Phinehas Took the Spear and God Gave Him Peace
Phinehas kills Zimri during a plague. Twelve miracles keep him alive mid-kill, and the tribes put him on trial before God grants him a covenant of peace.
Table of Contents
The Man Walking Toward the Tent
The elders were still arguing about whether Zimri was liable for death when Phinehas stood up from the congregation. He did not wait for the argument to resolve. He hid the iron point of his spear in the folds of his garment, let the wooden shaft trail behind him like a walking staff, and moved through the camp toward the tent where Zimri had brought Cozbi. The scholars were still discussing. Phinehas was already moving.

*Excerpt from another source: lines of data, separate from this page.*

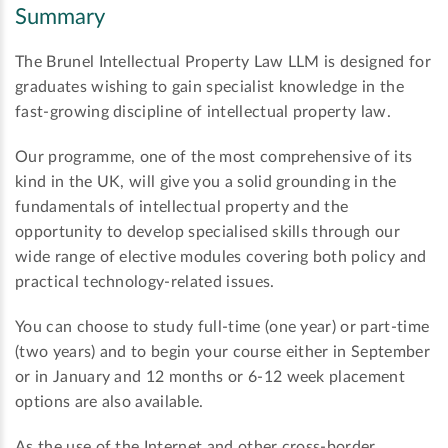
Summary
The Brunel Intellectual Property Law LLM is designed for
graduates wishing to gain specialist knowledge in the
fast-growing discipline of intellectual property law.
Our programme, one of the most comprehensive of its
kind in the UK, will give you a solid grounding in the
fundamentals of intellectual property and the
opportunity to develop specialised skills through our
wide range of elective modules covering both policy and
practical technology-related issues.
You can choose to study full-time (one year) or part-time
(two years) and to begin your course either in September
or in January and 12 months or 6-12 week placement
options are also available.
As the use of the Internet and other cross-border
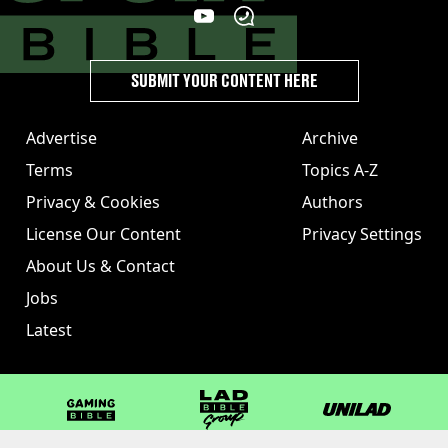
SUBMIT YOUR CONTENT HERE
Advertise
Archive
Terms
Topics A-Z
Privacy & Cookies
Authors
License Our Content
Privacy Settings
About Us & Contact
Jobs
Latest
GAMINGbible
LADbible Group
UNILAD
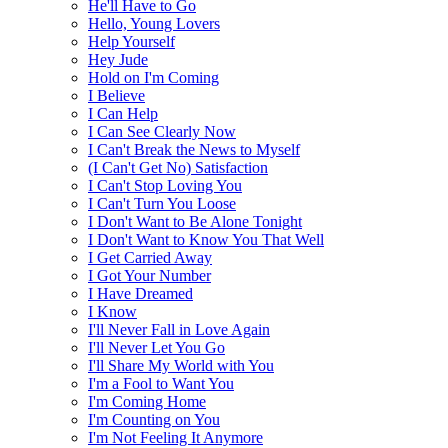
He'll Have to Go
Hello, Young Lovers
Help Yourself
Hey Jude
Hold on I'm Coming
I Believe
I Can Help
I Can See Clearly Now
I Can't Break the News to Myself
(I Can't Get No) Satisfaction
I Can't Stop Loving You
I Can't Turn You Loose
I Don't Want to Be Alone Tonight
I Don't Want to Know You That Well
I Get Carried Away
I Got Your Number
I Have Dreamed
I Know
I'll Never Fall in Love Again
I'll Never Let You Go
I'll Share My World with You
I'm a Fool to Want You
I'm Coming Home
I'm Counting on You
I'm Not Feeling It Anymore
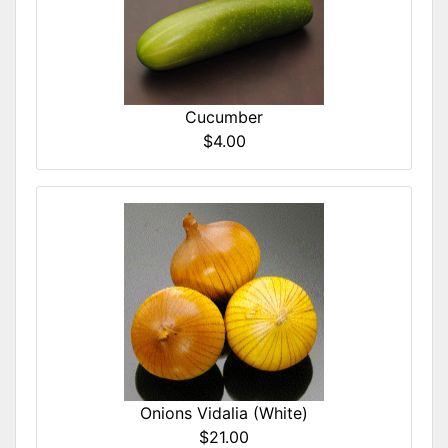
Cucumber
$4.00
Onions Vidalia (White)
$21.00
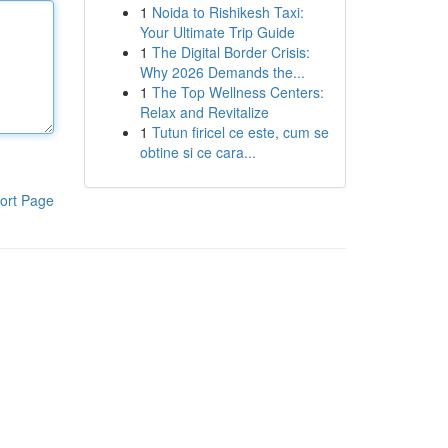
1
Noida to Rishikesh Taxi:
Your Ultimate Trip Guide
1
The Digital Border Crisis:
Why 2026 Demands the...
1
The Top Wellness Centers:
Relax and Revitalize
1
Tutun firicel ce este, cum se
obtine si ce cara...
ort Page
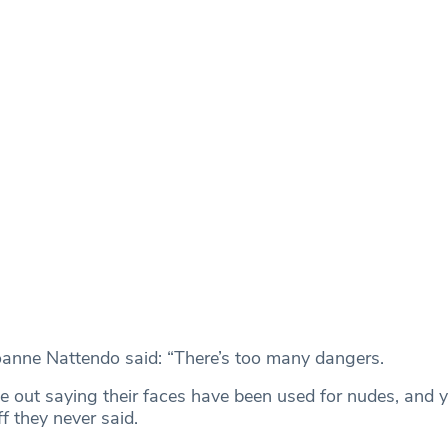
oanne Nattendo said: “There’s too many dangers.
 out saying their faces have been used for nudes, and y
f they never said.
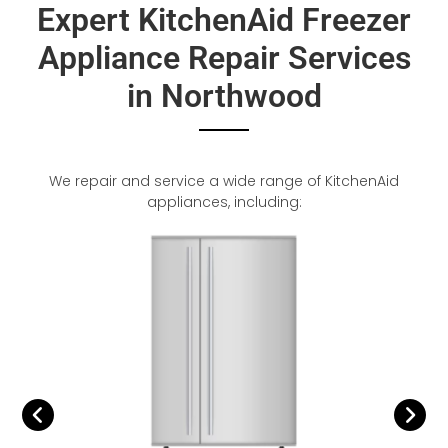
Expert KitchenAid Freezer
Appliance Repair Services
in Northwood
We repair and service a wide range of KitchenAid
appliances, including:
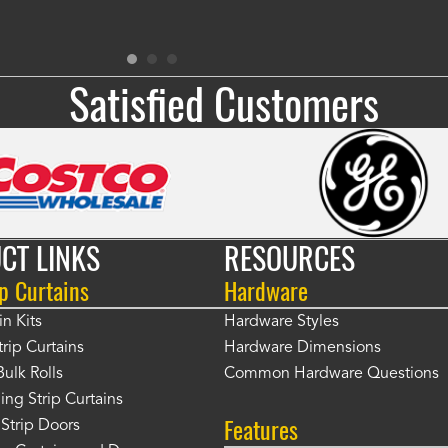
Satisfied Customers
CT LINKS
RESOURCES
p Curtains
Hardware
in Kits
Hardware Styles
rip Curtains
Hardware Dimensions
Bulk Rolls
Common Hardware Questions
ing Strip Curtains
Features
Strip Doors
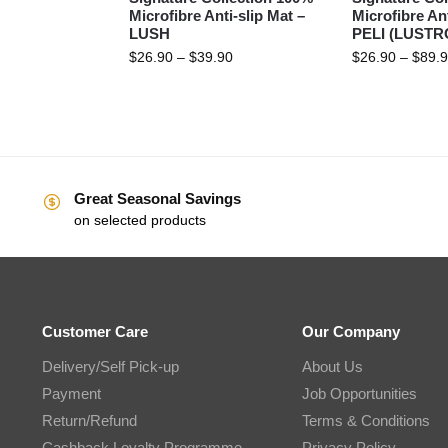
Microfibre Anti-slip Mat –
Microfibre Ant
LUSH
PELI (LUSTRO
$
26.90
–
$
39.90
$
26.90
–
$
89.
Great Seasonal Savings
on selected products
Customer Care
Our Company
Delivery/Self Pick-up
About Us
Payment
Job Opportunities
Return/Refund
Terms & Conditions
Cashback Loyalty Programme
Privacy Policy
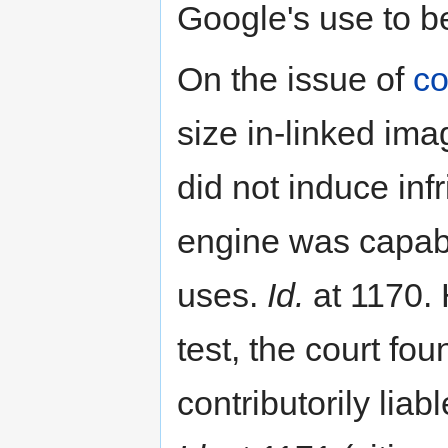
Google's use to be
On the issue of
co
size in-linked ima
did not induce inf
engine was capabl
uses.
Id.
at 1170. 
test, the court fou
contributorily lia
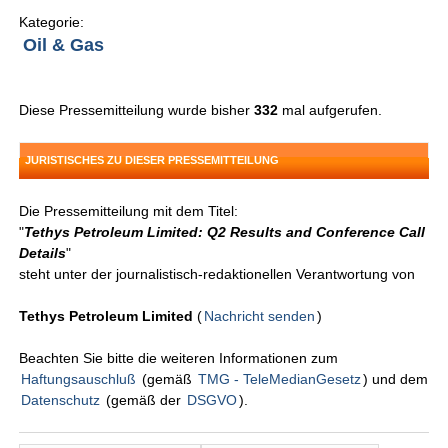
Kategorie:
Oil & Gas
Diese Pressemitteilung wurde bisher
332
mal aufgerufen.
JURISTISCHES ZU DIESER PRESSEMITTEILUNG
Die Pressemitteilung mit dem Titel:
"
Tethys Petroleum Limited: Q2 Results and Conference Call
Details
"
steht unter der journalistisch-redaktionellen Verantwortung von
Tethys Petroleum Limited
(
Nachricht senden
)
Beachten Sie bitte die weiteren Informationen zum
Haftungsauschluß
(gemäß
TMG - TeleMedianGesetz
) und dem
Datenschutz
(gemäß der
DSGVO
).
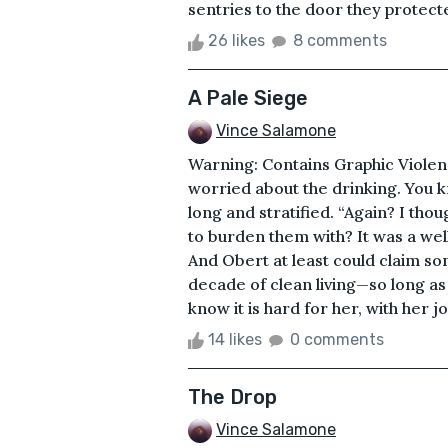
sentries to the door they protecte
26 likes
8 comments
A Pale Siege
Vince Salamone
Warning: Contains Graphic Violenc
worried about the drinking. You k
long and stratified. “Again? I tho
to burden them with? It was a well
And Obert at least could claim s
decade of clean living—so long a
know it is hard for her, with her jo
14 likes
0 comments
The Drop
Vince Salamone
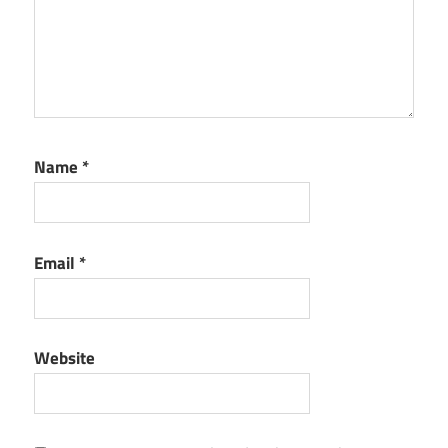
Name
*
Email
*
Website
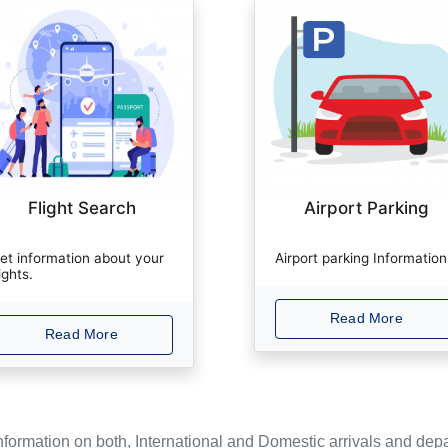
Flight Search
Airport Parking
et information about your
Airport parking Information
lights.
Read More
Read More
Information on both, International and Domestic arrivals and depa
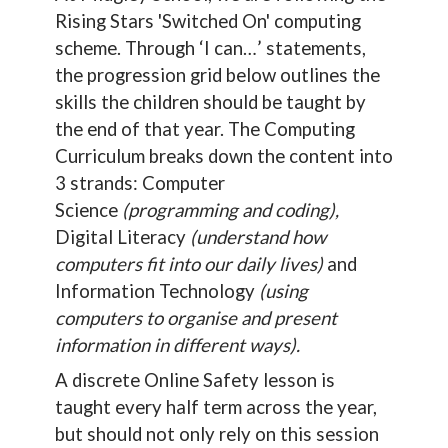
Rising Stars 'Switched On' computing
scheme. Through ‘I can…’ statements,
the progression grid below outlines the
skills the children should be taught by
the end of that year. The Computing
Curriculum breaks down the content into
3 strands: Computer
Science
(programming and coding),
Digital Literacy
(understand how
computers fit into our daily lives)
and
Information Technology
(using
computers to organise and present
information in different ways).
A discrete Online Safety lesson is
taught every half term across the year,
but should not only rely on this session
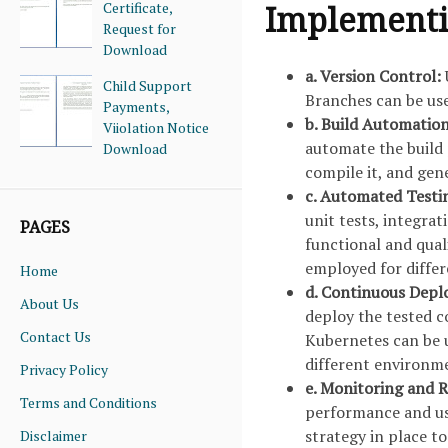
Certificate,
Implementin
Request for
Download
a. Version Control:
Child Support
Branches can be use
Payments,
b. Build Automatio
Viiolation Notice
automate the build 
Download
compile it, and gene
c. Automated Testi
unit tests, integra
PAGES
functional and qual
employed for differ
Home
d. Continuous Dep
About Us
deploy the tested c
Contact Us
Kubernetes can be u
different environm
Privacy Policy
e. Monitoring and R
Terms and Conditions
performance and user
strategy in place to
Disclaimer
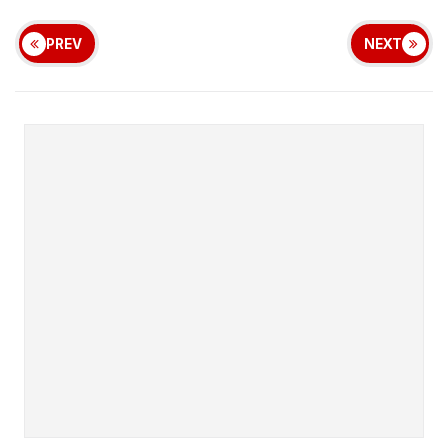
PREV
NEXT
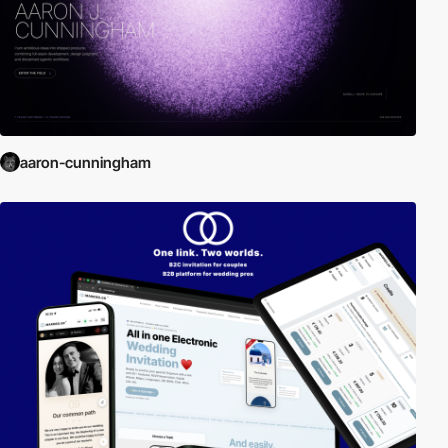
aaron-cunningham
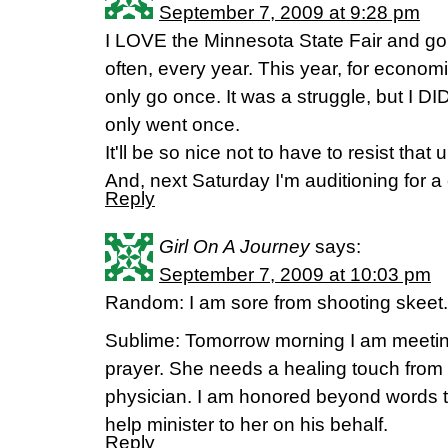
September 7, 2009 at 9:28 pm
I LOVE the Minnesota State Fair and go a
often, every year. This year, for econom
only go once. It was a struggle, but I DID
only went once.
It'll be so nice not to have to resist that 
And, next Saturday I'm auditioning for a
Reply
Girl On A Journey
says:
September 7, 2009 at 10:03 pm
Random: I am sore from shooting skeet. 
Sublime: Tomorrow morning I am meeting 
prayer. She needs a healing touch from 
physician. I am honored beyond words t
help minister to her on his behalf.
Reply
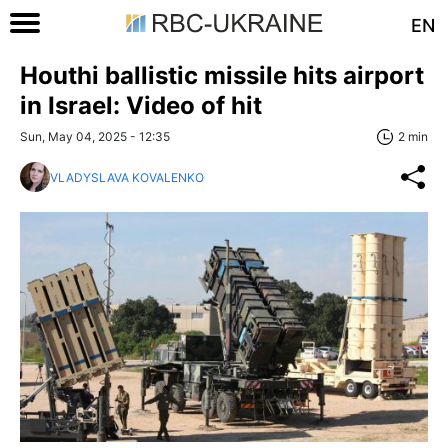
EN
Houthi ballistic missile hits airport
in Israel: Video of hit
Sun, May 04, 2025 - 12:35
2 min
VLADYSLAVA KOVALENKO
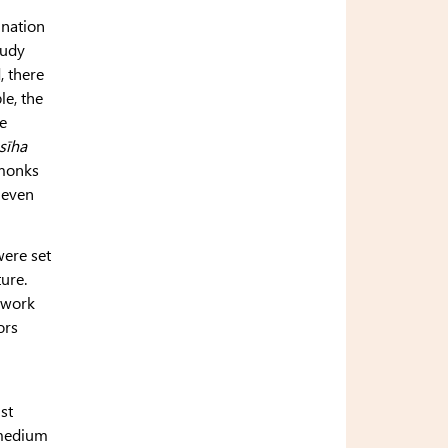
ination
tudy
 there
le, the
e
sīha
 monks
eleven
were set
ture.
y work
ors
st
 medium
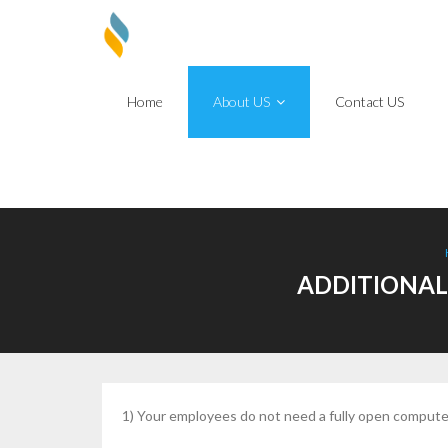
Skip
to
content
Home
About US
Contact US
ADDITIONAL
1) Your employees do not need a fully open computer 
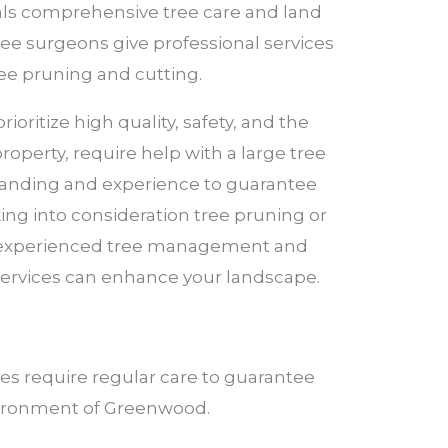
eals comprehensive tree care and land
tree surgeons give professional services
ree pruning and cutting.
oritize high quality, safety, and the
perty, require help with a large tree
standing and experience to guarantee
aking into consideration tree pruning or
ive experienced tree management and
 services can enhance your landscape.
es require regular care to guarantee
environment of Greenwood.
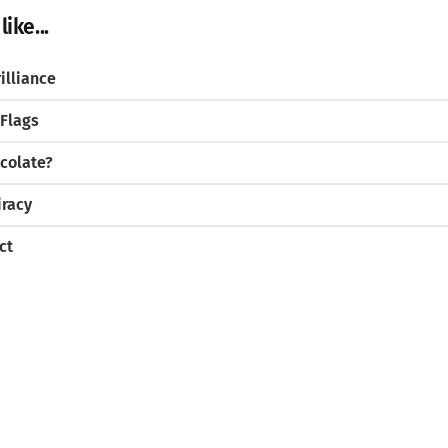
ike...
illiance
 Flags
colate?
iracy
ct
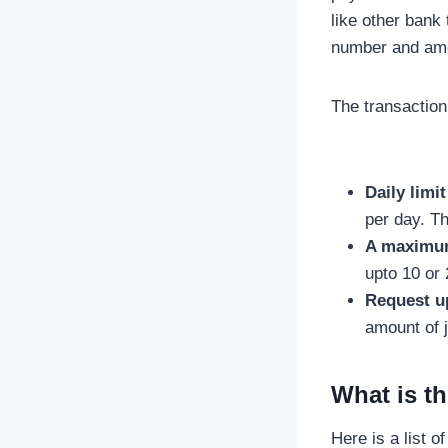
like other bank
number and amo
The transaction
Daily limit
per day. Th
A maximum 
upto 10 or 
Request u
amount of 
What is t
Here is a list 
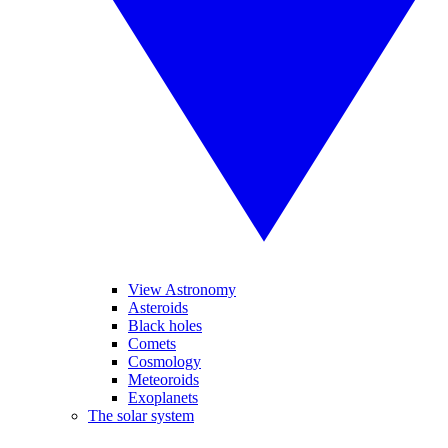
View Astronomy
Asteroids
Black holes
Comets
Cosmology
Meteoroids
Exoplanets
The solar system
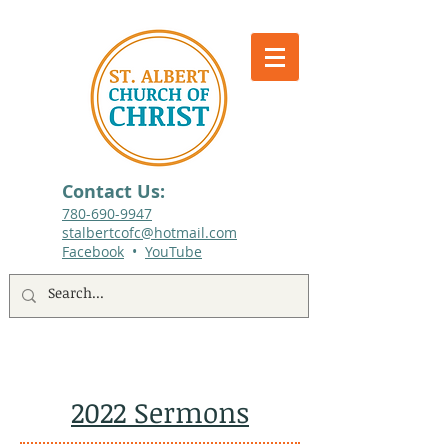
Contact Us:
780-690-9947​
stalbertcofc@hotmail.com
Facebook
•
YouTube
512 St. Albert Trail, #1, St. Albert, Alberta
2022 Sermons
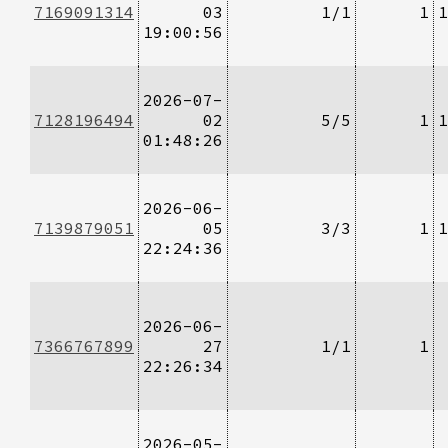
7169091314
03
1/1
1
1
19:00:56
2026-07-
7128196494
02
5/5
1
1
01:48:26
2026-06-
7139879051
05
3/3
1
1
22:24:36
2026-06-
7366767899
27
1/1
1
22:26:34
2026-05-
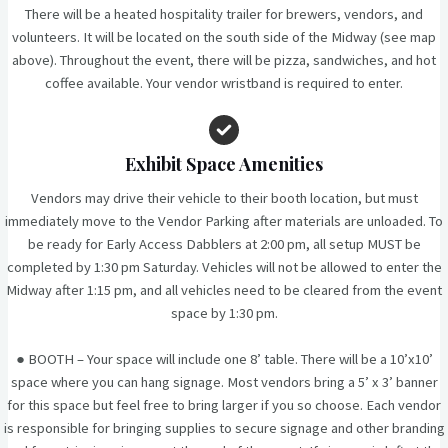
There will be a heated hospitality trailer for brewers, vendors, and
volunteers. It will be located on the south side of the Midway (see map
above). Throughout the event, there will be pizza, sandwiches, and hot
coffee available. Your vendor wristband is required to enter.
Exhibit Space Amenities
Vendors may drive their vehicle to their booth location, but must
immediately move to the Vendor Parking after materials are unloaded. To
be ready for Early Access Dabblers at 2:00 pm, all setup MUST be
completed by 1:30 pm Saturday. Vehicles will not be allowed to enter the
Midway after 1:15 pm, and all vehicles need to be cleared from the event
space by 1:30 pm.
● BOOTH – Your space will include one 8’ table. There will be a 10’x10’
space where you can hang signage. Most vendors bring a 5’ x 3’ banner
for this space but feel free to bring larger if you so choose. Each vendor
is responsible for bringing supplies to secure signage and other branding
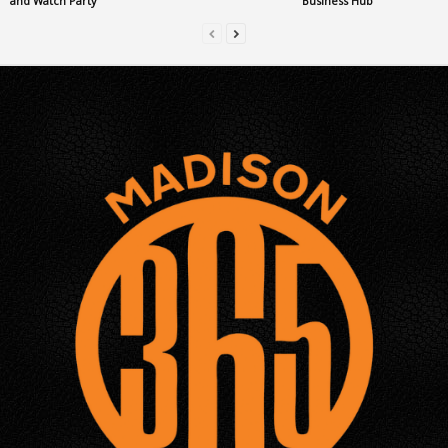
and Watch Party
Business Hub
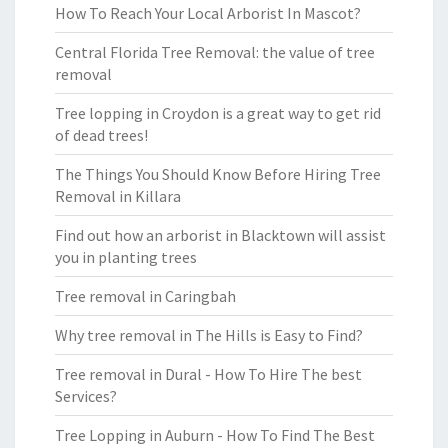
How To Reach Your Local Arborist In Mascot?
Central Florida Tree Removal: the value of tree
removal
Tree lopping in Croydon is a great way to get rid
of dead trees!
The Things You Should Know Before Hiring Tree
Removal in Killara
Find out how an arborist in Blacktown will assist
you in planting trees
Tree removal in Caringbah
Why tree removal in The Hills is Easy to Find?
Tree removal in Dural - How To Hire The best
Services?
Tree Lopping in Auburn - How To Find The Best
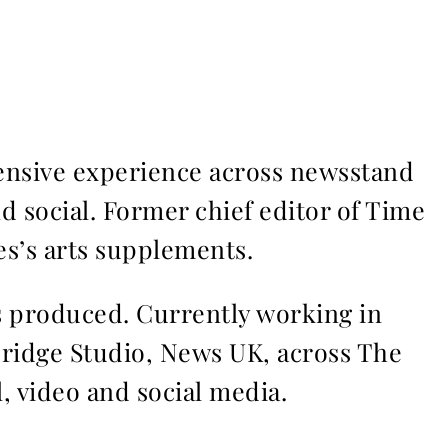
ensive experience across newsstand
nd social. Former chief editor of Time
s’s arts supplements.
ms produced. Currently working in
Bridge Studio, News UK, across The
l, video and social media.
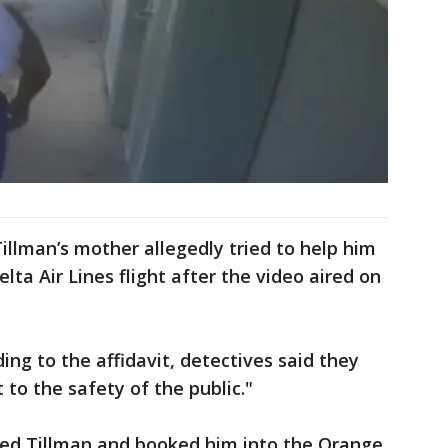
Tillman’s mother allegedly tried to help him
lta Air Lines flight after the video aired on
ing to the affidavit, detectives said they
 to the safety of the public."
ted Tillman and booked him into the Orange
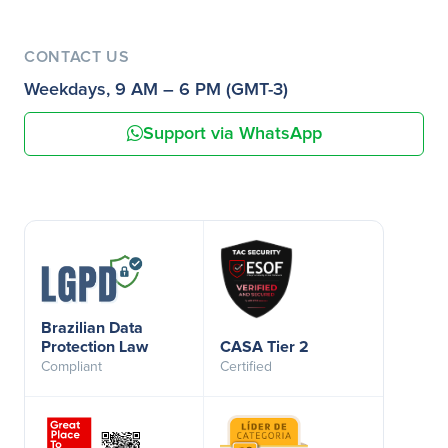
CONTACT US
Weekdays, 9 AM – 6 PM (GMT-3)
Support via WhatsApp
Brazilian Data
Protection Law
CASA Tier 2
Compliant
Certified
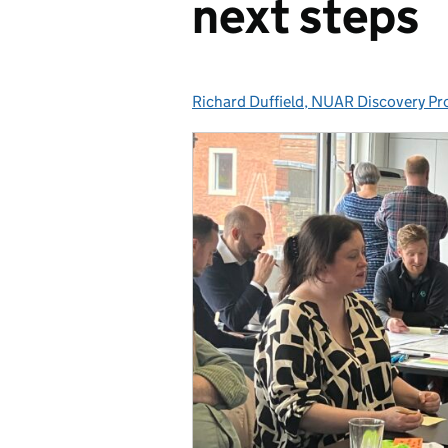
next steps
Richard Duffield, NUAR Discovery Pr
Posted by:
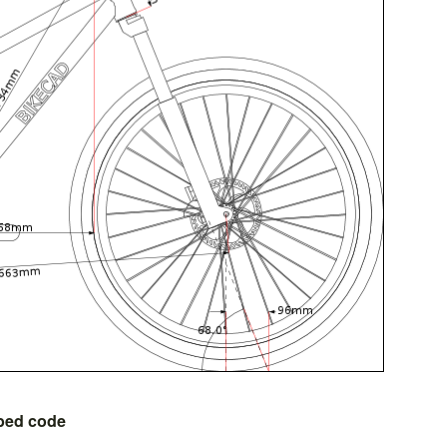
bed code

Midrash Tanchuma asks why the Torah says Phinehas saw, as though the seeing needed explanation. Everyone saw. Moses saw. The entire congregation stood at the entrance of the Tent of Meeting and watched Zimri walk past with the Midianite princess. What Phinehas saw was the ruling inside the sight: one who publicly commits this transgression may be struck down by zealots. He did not ask permission. He remembered the halakhah, and the halakhah was already a decision.
What Zimri Said Before the Spear
Midrash Aggadah makes the provocation deliberate and precise. Cozbi was not a random Midianite woman. She was the daughter of Balak, aimed specifically at Moses. Her father's strategy was a theological one: seduce Moses, and all of Israel would fall with him. Zimri had seized her when she refused him at first. He dragged her before Moses and asked the direct question: is she permitted or forbidden? Moses answered that she was forbidden. His hands went slack. Moses, Eleazar, and the elders wept together in public humiliation, and the Holy Spirit cried out over the camp.
Targum Jonathan adds Zimri's spoken challenge to Moses: what is wrong with taking her? Did you not yourself take a Midianite, the daughter of Jethro? Moses stood silent. The question had its own weight. Zimri was pressing the legal ambiguity in public, with Phinehas watching, with the plague already moving through the camp.
Twelve Miracles Mid-Kill
What happened next required divine intervention to remain possible at all. Targum Jonathan counts twelve miracles that kept Phinehas alive between the moment he entered the tent and the moment he came out. The angel of death, assigned to Zimri, was redirected. Cozbi could not cry out. The wound did not bleed outward. Phinehas lifted both bodies on the spear without losing his footing or his grip. He carried them to the door and showed the congregation. The Midianite witnesses who had gathered did not attack him. The plague stopped at exactly twenty-four thousand dead, its number already fixed, and the count closed the moment the spear completed its thrust.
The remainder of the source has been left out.